The training function along with the main function:

def train_fn(loader, disc, encoder, decoder, opt_enc, opt_dec, opt_disc, mse, bce, beta, gamma):
    loop = tqdm(loader, leave=True)
    total_encoder_loss = 0.0
    total_decoder_loss = 0.0
    total_discriminator_loss = 0.0
    for idx, (cover, secret) in enumerate(loop):
        #print(idx)
        #print(idx,secret.shape)
        secret, cover = secret.to(DEVICE), cover.to(DEVICE)
        #display_image(secret)
        combined = torch.cat((secret,cover),1)
        #print(combined.shape)
        stego = encoder(combined)
        retrieve = decoder(stego)
        disc_result = disc(stego)
        #print(stego.shape)
        #print(retrieve.shape)

        encoder_mse = mse(stego, cover)
        decoder_mse = mse(retrieve, secret)
        gen_disc_loss = bce(disc_result, torch.ones(stego.size()).to(DEVICE))

        total_encoder_loss += encoder_mse.item()
        total_decoder_loss += decoder_mse.item()
        total_discriminator_loss += gen_disc_loss.item()

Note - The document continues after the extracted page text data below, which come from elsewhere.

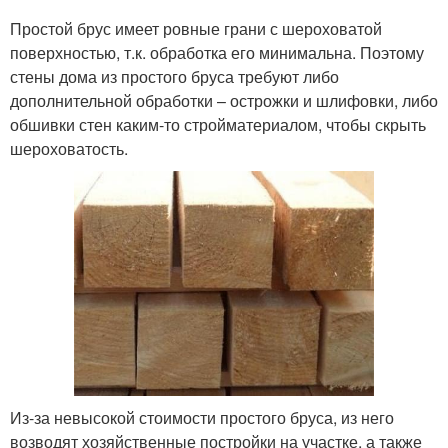
Простой брус имеет ровные грани с шероховатой
поверхностью, т.к. обработка его минимальна. Поэтому
стены дома из простого бруса требуют либо
дополнительной обработки – острожки и шлифовки, либо
обшивки стен каким-то стройматериалом, чтобы скрыть
шероховатость.
Из-за невысокой стоимости простого бруса, из него
возводят хозяйственные постройки на участке, а также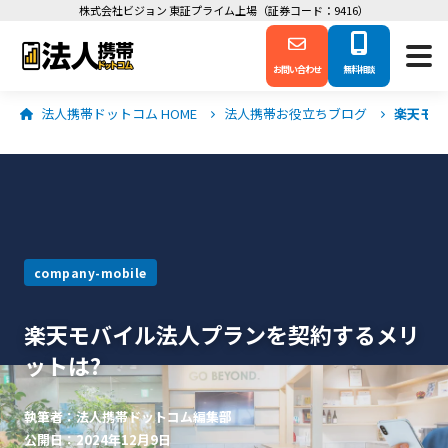
株式会社ビジョン 東証プライム上場（証券コード：9416）
お問い合わせ
無料相談
法人携帯ドットコム HOME
法人携帯お役立ちブログ
楽天モバ
company-mobile
楽天モバイル法人プランを契約するメリ
ットは?
執筆者：法人携帯ドットコム編集部
公開日：2024年12月9日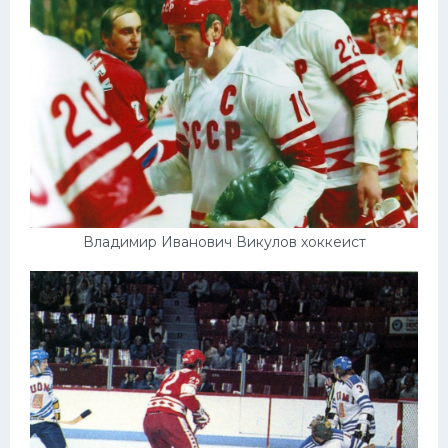
Владимир Иванович Викулов хоккеист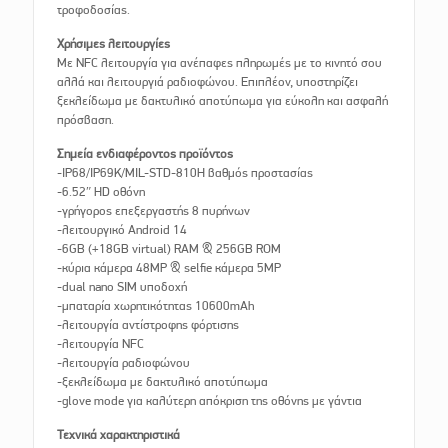
τροφοδοσίας.
Χρήσιμες λειτουργίες
Με NFC λειτουργία για ανέπαφες πληρωμές με το κινητό σου
αλλά και λειτουργιά ραδιοφώνου. Επιπλέον, υποστηρίζει
ξεκλείδωμα με δακτυλικό αποτύπωμα για εύκολη και ασφαλή
πρόσβαση.
Σημεία ενδιαφέροντος προϊόντος
-IP68/IP69K/MIL-STD-810H βαθμός προστασίας
-6.52″ HD οθόνη
-γρήγορος επεξεργαστής 8 πυρήνων
-λειτουργικό Android 14
-6GB (+18GB virtual) RAM & 256GB ROM
-κύρια κάμερα 48MP & selfie κάμερα 5MP
-dual nano SIM υποδοχή
-μπαταρία χωρητικότητας 10600mAh
-λειτουργία αντίστροφης φόρτισης
-λειτουργία NFC
-λειτουργία ραδιοφώνου
-ξεκλείδωμα με δακτυλικό αποτύπωμα
-glove mode για καλύτερη απόκριση της οθόνης με γάντια
Τεχνικά χαρακτηριστικά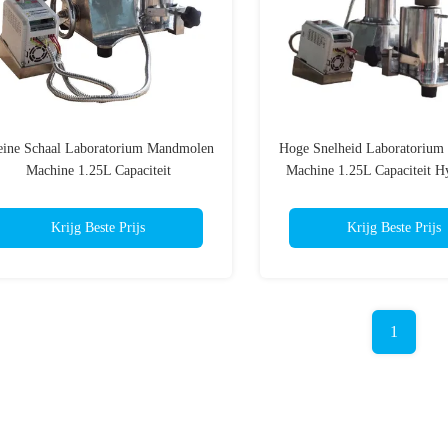
eine Schaal Laboratorium Mandmolen
Hoge Snelheid Laboratorium
Machine 1.25L Capaciteit
Machine 1.25L Capaciteit H
heffen
Krijg Beste Prijs
Krijg Beste Prijs
1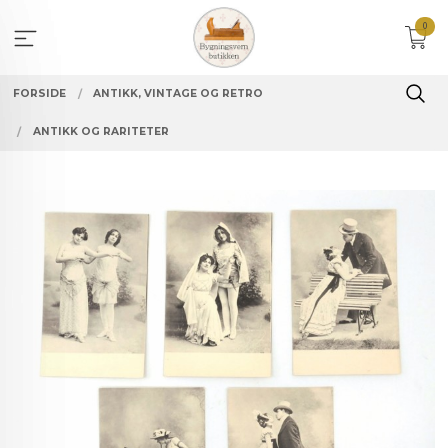
Gå
0
til
innholdet
FORSIDE
ANTIKK, VINTAGE OG RETRO
ANTIKK OG RARITETER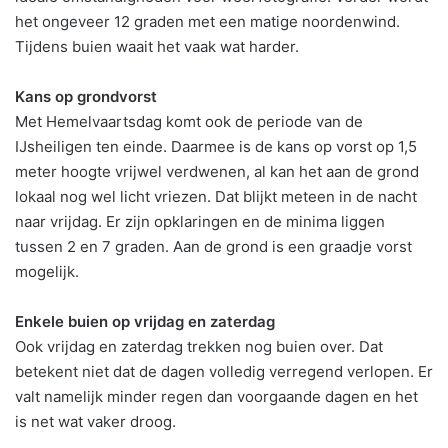
het ongeveer 12 graden met een matige noordenwind.
Tijdens buien waait het vaak wat harder.
Kans op grondvorst
Met Hemelvaartsdag komt ook de periode van de
IJsheiligen ten einde. Daarmee is de kans op vorst op 1,5
meter hoogte vrijwel verdwenen, al kan het aan de grond
lokaal nog wel licht vriezen. Dat blijkt meteen in de nacht
naar vrijdag. Er zijn opklaringen en de minima liggen
tussen 2 en 7 graden. Aan de grond is een graadje vorst
mogelijk.
Enkele buien op vrijdag en zaterdag
Ook vrijdag en zaterdag trekken nog buien over. Dat
betekent niet dat de dagen volledig verregend verlopen. Er
valt namelijk minder regen dan voorgaande dagen en het
is net wat vaker droog.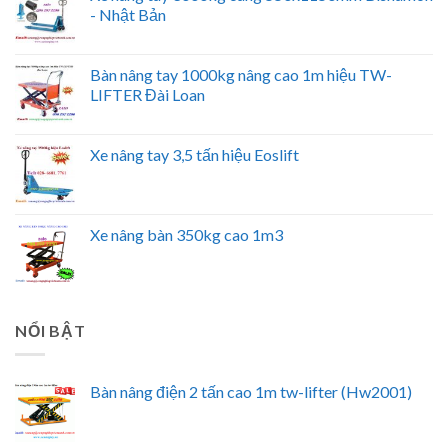
- Nhật Bản
Bàn nâng tay 1000kg nâng cao 1m hiệu TW-
LIFTER Đài Loan
Xe nâng tay 3,5 tấn hiệu Eoslift
Xe nâng bàn 350kg cao 1m3
NỔI BẬT
Bàn nâng điện 2 tấn cao 1m tw-lifter (Hw2001)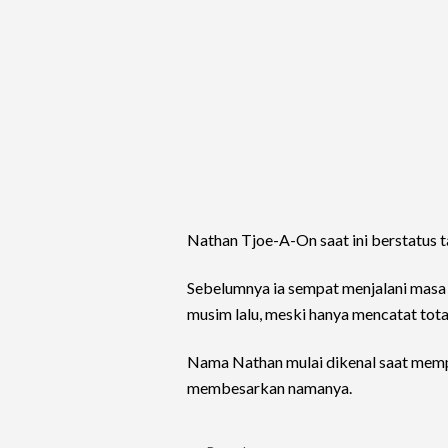
Nathan Tjoe-A-On saat ini berstatus ta
Sebelumnya ia sempat menjalani masa
musim lalu, meski hanya mencatat tota
Nama Nathan mulai dikenal saat memp
membesarkan namanya.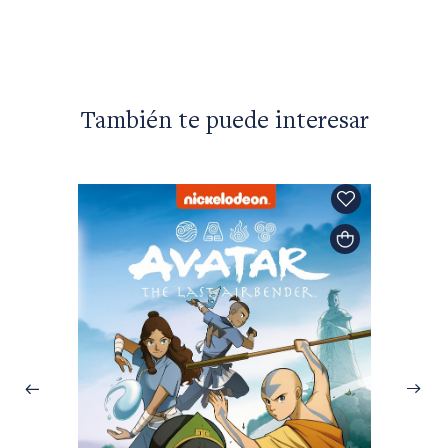
También te puede interesar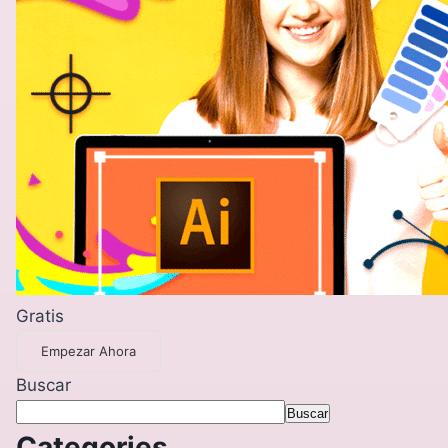
Gratis
Empezar Ahora
Buscar
Buscar
Categories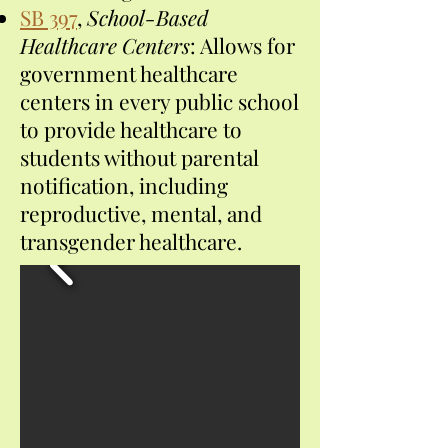
SB 397
,
School-Based
Healthcare Centers
: Allows for
government healthcare
centers in every public school
to provide healthcare to
students without parental
notification,
including
reproductive, mental, and
transgender healthcare.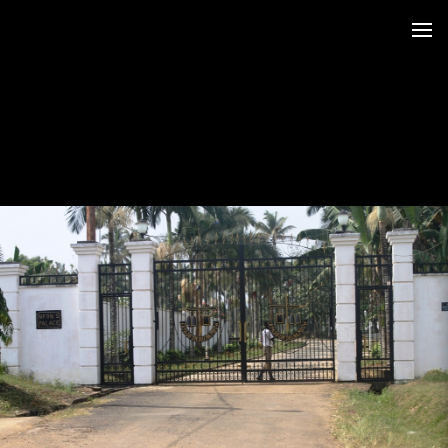
 au LRO
 Siège CERDOTOLA
tival_Kumba 2015
ba_Reportage
minial et remise des Prix
trimoniales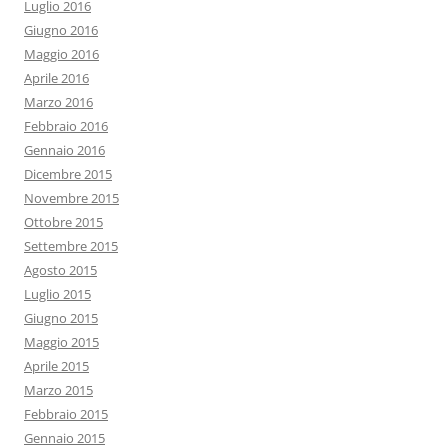
Luglio 2016
Giugno 2016
Maggio 2016
Aprile 2016
Marzo 2016
Febbraio 2016
Gennaio 2016
Dicembre 2015
Novembre 2015
Ottobre 2015
Settembre 2015
Agosto 2015
Luglio 2015
Giugno 2015
Maggio 2015
Aprile 2015
Marzo 2015
Febbraio 2015
Gennaio 2015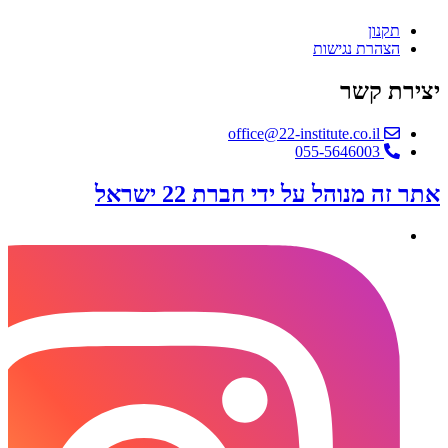
תקנון
הצהרת נגישות
יצירת קשר
office@22-institute.co.il
‎055-5646003
אתר זה מנוהל על ידי חברת 22 ישראל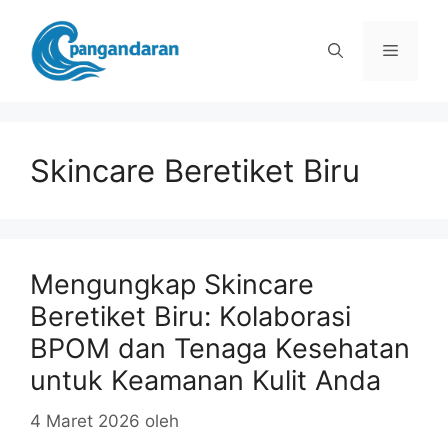
Langsung
ke
Menu
isi
Skincare Beretiket Biru
Mengungkap Skincare
Beretiket Biru: Kolaborasi
BPOM dan Tenaga Kesehatan
untuk Keamanan Kulit Anda
4 Maret 2026
oleh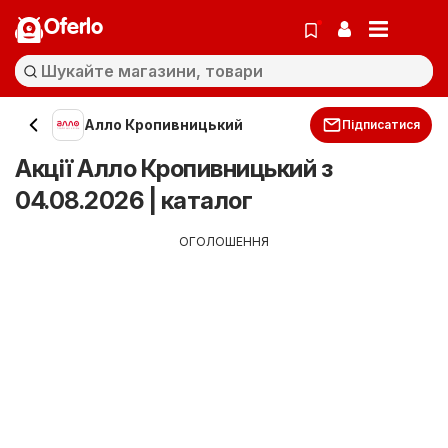
Oferlo
Алло Кропивницький
Підписатися
Акції Алло Кропивницький з
04.08.2026 | каталог
ОГОЛОШЕННЯ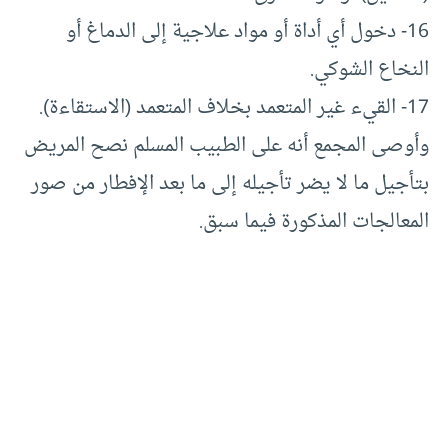
16- دخول أي أداة أو مواد علاجية إلى الدماغ أو
النخاع الشوكي.
17- القيء غير المتعمد بخلاف المتعمد (الاستقاءة).
وأوصى المجمع أنه على الطبيب المسلم نصح المريض
بتأجيل ما لا يضر تأجيله إلى ما بعد الإفطار من صور
المعالجات المذكورة فيما سبق.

        loss = encoder_mse + beta*decoder_mse + gamma*gen_disc_loss
        opt_enc.zero_grad()
        opt_dec.zero_grad()
        loss.backward(retain_graph=True)
        opt_enc.step()
        opt_dec.step()

        if idx % 2 == 0:
            disc_cover = disc(cover).to(DEVICE)
            disc_stego = disc(stego).to(DEVICE)
            discover = bce(disc_cover, torch.ones(disc_cover.size()).to(DEVICE))
            disstego = bce(disc_stego, torch.zeros(disc_stego.size()).to(DEVICE))
            disloss = discover + disstego
            disc.zero_grad()
            disloss.backward(retain_graph=False)
            opt_disc.step()
    return total_encoder_loss / len(loader), total_decoder_loss / len(loader), total_discriminator_loss / len(loader)

def main():
    disc = Discriminator().to(DEVICE)
    encoder = Encoder().to(DEVICE)
    decoder = Decoder().to(DEVICE)
    opt_disc = optim.SGD(disc.parameters(), lr=LR_DISCRIMINATOR)
    opt_enc = optim.Adam(encoder.parameters(), lr=LR_ENCODER)
    opt_dec = optim.Adam(decoder.parameters(), lr=LR_DECODER)
    bce = nn.BCELoss().to(DEVICE)
    mse = nn.MSELoss().to(DEVICE)
    disc_scheduler = torch.optim.lr_scheduler.StepLR(opt_disc, step_size=4, gamma=0.9)
    enc_scheduler = torch.optim.lr_scheduler.StepLR(opt_enc, step_size=4, gamma=0.9)
    dec_scheduler = torch.optim.lr_scheduler.StepLR(opt_dec, step_size=4, gamma=0.9)

    #Load dataset
    train_dataset = MapDataset(root_dir_cover=TRAIN_DIR_COVER, root_dir_hidden=TRAIN_DIR_HIDDEN)
    train_loader = DataLoader(
        train_dataset,
        batch_size=BATCH_SIZE,
        shuffle=True,
        num_workers=NUM_WORKERS,
    )

    for i in range(NUM_EPOCHS):
        encoder_loss, decoder_loss, discriminator_loss = train_fn(train_loader, disc, encoder, decoder, opt_enc, opt_dec, opt_disc, mse, bce, BETA, GAMMA)
        disc_scheduler.step()
        enc_scheduler.step()
        dec_scheduler.step()
        print(f'Epoch [{i}/{NUM_EPOCHS}] | Encoder Loss: {encoder_loss} | Decoder Loss: {decoder_loss} | Discriminator Loss: {discriminator_loss}')
        if i % 5 == 0:
            save_checkpoint(encoder, opt_enc, encoder_loss, filename=CHECKPOINT_ENC)
            save_checkpoint(decoder, opt_dec, decoder_loss, filename=CHECKPOINT_DEC)
            save_checkpoint(disc, opt_disc, discriminator_loss, filename=CHECKPOINT_DISC)

        if i % 10 == 0:
            with torch.no_grad():
                secret, cover = next(iter(train_loader))
                secret, cover = secret.to(DEVICE), cover.to(DEVICE)
                combined = torch.cat((cover, secret), 1)
                stego = encoder(combined).to(DEVICE)
                retrieve = decoder(stego).to(DEVICE)
                disc_result = disc(stego).to(DEVICE)
                display_image(cover, secret, stego, retrieve)

Please help

This code section will keep the computation graph alive from previous iterations while you are updating the parameters inplace with the step() call.
Because of this the gradients in previous iterations would be calculated in a wrong way (the parameters do not correspond to the original parameters anymore which were used to compute the original intermediate forward activations) and the code will thus fail.